[Opening Listed records section]

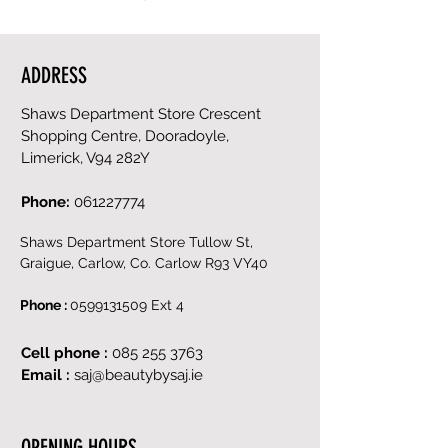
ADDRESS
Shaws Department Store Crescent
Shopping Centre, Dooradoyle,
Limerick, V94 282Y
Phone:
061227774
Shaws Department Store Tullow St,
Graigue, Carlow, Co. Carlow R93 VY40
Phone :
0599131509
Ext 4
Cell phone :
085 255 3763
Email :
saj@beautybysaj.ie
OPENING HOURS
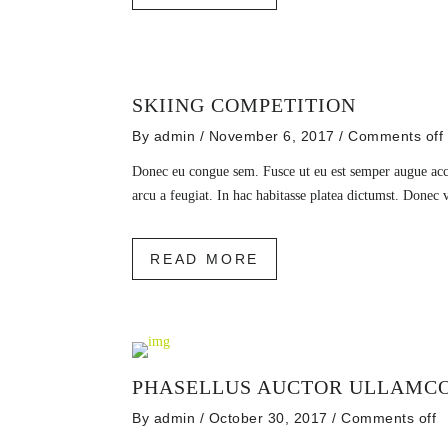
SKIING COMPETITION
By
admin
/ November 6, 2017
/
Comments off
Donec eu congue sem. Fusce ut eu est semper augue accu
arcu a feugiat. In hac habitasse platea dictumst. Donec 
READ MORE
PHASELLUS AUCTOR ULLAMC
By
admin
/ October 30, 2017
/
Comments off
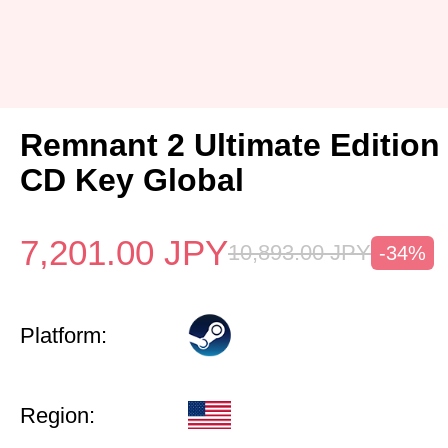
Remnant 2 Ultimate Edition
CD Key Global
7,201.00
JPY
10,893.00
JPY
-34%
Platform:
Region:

[Closing Listed records section]

Problem details
The word "Donec" appears in some lines of the data; state how many such lines there are, and nothing further.

Solution to the exercise
2